Kamala Harris, nouvelle (Vice-)Présidente des Etats-Unis
Joe Biden a clairement laissé entendre qu’il ne viserait pas un second mandat en raison de son âge avancé. Il ne restera en 2024 plus qu’une marche à sa Vice-Présidente, Kamala Harris, pour faire voler en éclat un ultime plafond de verre, celui de l’accession d’une femme au bureau ovale. Hillary Clinton, bien que favorite des sondages en 2016, n’était pas parvenue à le briser.
Les démocrates ont confié à Joe Biden la mission de réparer l’Amérique et il leur a promis en retour de restaurer la décence et la normalité dans la vie politique du pays. Généralement, le rôle des vice-présidents est symbolique mais, cette fois-ci, ce que représente Kamala Harris est vraiment important : c’est une femme afro-américaine et d’origine indienne. Elle incarne aussi l’électorat le plus fiable du Parti démocrate, un électorat qui commence enfin à accéder au pouvoir. Pour certains, la désignation de Kamala Harris à la vice-présidence constitue surtout un galop d’essai pour 2024. A 56 ans, la future vice-présidente aura, au maximum, quatre ans pour peaufiner son profil présidentiel. En 2024, son « Yes we can » s’adressera aussi et même surtout aux femmes américaines. Lorsque Kamala Harris prononce son discours à la fin août contre la politique de Donald Trump, elle accepte de se charger de faire aboutir de toute urgence les revendications des afro-américains. Ces revendications ont mis Kamala Harris sur le ticket démocrate.
Après deux mandats de procureure à San Francisco (2004-2011), Kamala Harris avait été élue, deux fois, procureure générale de Californie (2011-2017), devenant alors la première femme à diriger les services judiciaires de l’État le plus peuplé du pays. Puis en janvier 2017, elle avait prêté serment au Sénat à Washington, s’inscrivant comme la première femme originaire d’Asie du Sud et seulement la deuxième sénatrice afro-américaine de l’histoire. Kamala Harris est démocrate, donc de gauche au sens américain du terme, mais elle n’appartient pas à cette branche plus « socialiste » jusqu’alors incarnée par Bernie Sanders. Comme Joe Biden, Kamala Harris veut apaiser, rassembler. Elle a également parfaitement conscience de son lien avec le mouvement Black Lives Matter et toutes les autres organisations citoyennes antiracistes qui, au cours des quatre derniers mois, ont réussi à pousser le pays vers l’égalité raciale avec un succès inégalé dans l’histoire des Etats-Unis. Cette avocate de formation appartient à la classe moyenne, comme d’importants leaders et activistes afro-américains, au premier rang desquels Martin Luther King Jr. Ces hommes et ces femmes ont fait sauter le carcan du racisme et de la ségrégation.
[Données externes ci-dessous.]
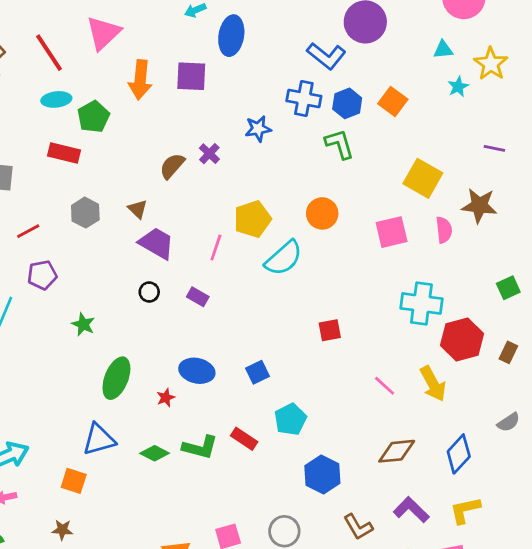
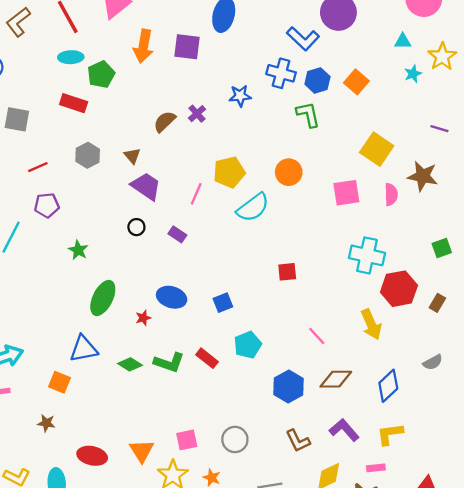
pink line: (385, 386) -> (317, 336), moved
blue hexagon: (322, 474) -> (289, 387), moved

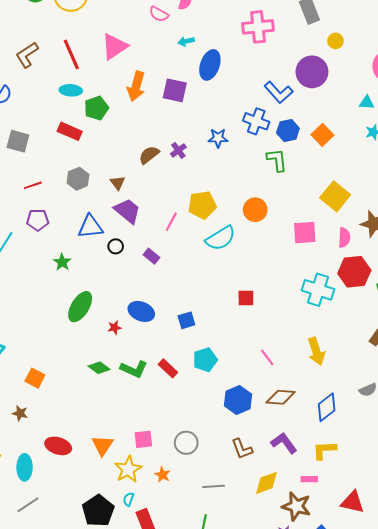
red hexagon: (399, 289) -> (354, 272), moved
blue triangle: (84, 349) -> (90, 227), moved

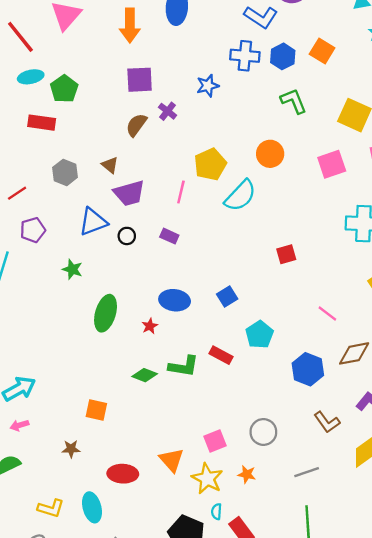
orange arrow: (136, 86) -> (130, 26), moved
purple square: (175, 90) -> (140, 80), moved
green L-shape: (277, 160) -> (294, 101), moved
purple trapezoid: (127, 211) -> (129, 193), turned 140
orange square: (35, 378) -> (96, 410), moved

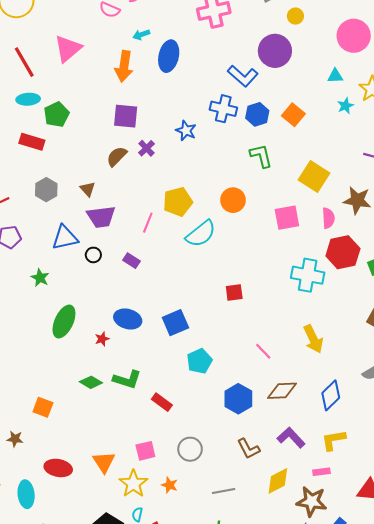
blue star: (208, 86) -> (186, 131), turned 30
blue square: (227, 297) -> (175, 323), size x1.4
red rectangle: (221, 355) -> (162, 402), moved

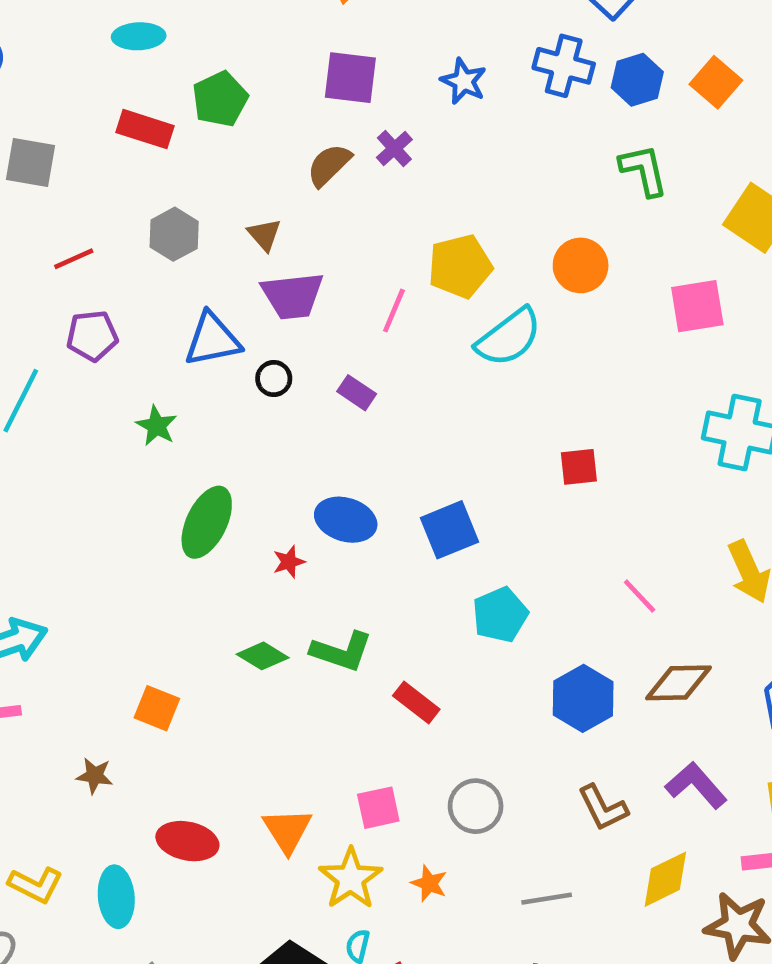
green pentagon: (57, 114) -> (220, 99), moved
blue star: (186, 131) -> (464, 81), moved

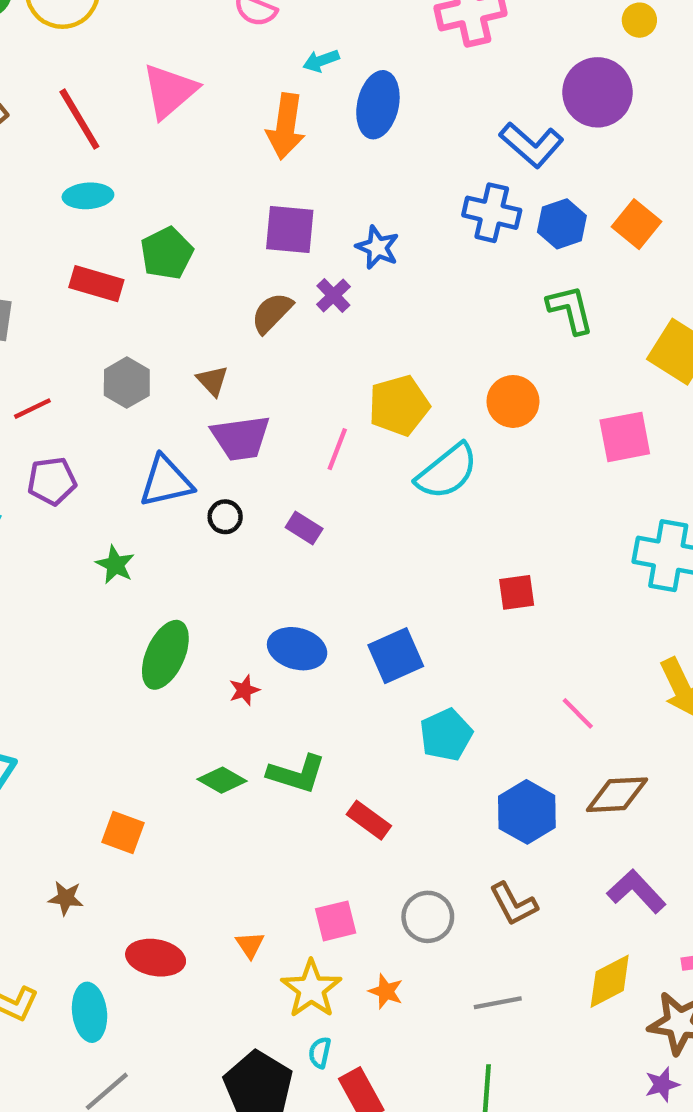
blue star: (464, 81) -> (377, 247), moved
brown L-shape: (603, 808) -> (513, 904), moved
orange triangle: (287, 830) -> (250, 945), size x0.6

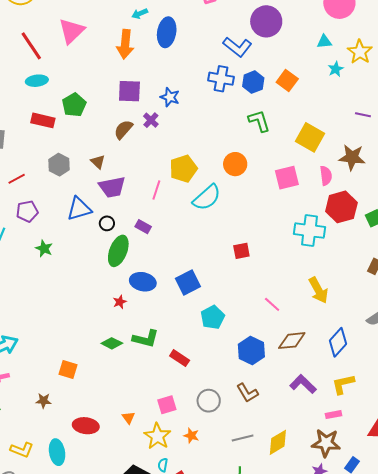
green star: (115, 565) -> (44, 249), moved
green ellipse: (165, 655) -> (118, 251), moved
yellow diamond: (610, 981) -> (278, 442), moved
Après l’abolition des dernières lois ségrégationnistes dans les années 1960, les membres de cette classe sociale ont été libres de vivre une vie heureuse, et beaucoup l’ont fait. Les succès durement obtenus par les universitaires, les médecins, les avocats et les cadres supérieurs étaient la preuve qu’ils poursuivaient la lutte, et que celle-ci portait ses fruits. Néanmoins et corrélativement, leur ascension les obligeait à minimiser leur préoccupation pour les afro-américains ordinaires dans leur ensemble.
Kamala Harris possède les atouts dont un candidat à la présidence américaine a besoin : elle est télégénique, elle dispose d’un sang-froid imperturbable et, comme on a pu le voir pendant la campagne présidentielle, c’est une oratrice charismatique. Elle peut être également extrêmement caustique : elle a mis en déroute le ministre de la Justice William Barr au Sénat l’année dernière, et Joe Biden lui-même lors des débats des primaires démocrates. La Vice-Présidente a la force et la légitimité nécessaires pour mettre officiellement la lutte des minorités au sommet des priorités politiques de son pays. Enfin, elle aura un rôle déterminant après le 5 janvier, date du deuxième tour de deux élections sénatoriales en Géorgie. En effet, si les démocrates remportent ces deux sièges, il y a de fortes chances que le Sénat soit composé de 50 sénateurs démocrates et de 50 sénateurs républicains. En tant que Vice-Présidente, elle aurait alors une voix prépondérante sur tous les textes de loi qui passeraient devant la chambre haute américaine.
Le ticket Biden/ Harris à quatre ans pour réparer le pays, l e temps pour Kamala Harris de se préparer.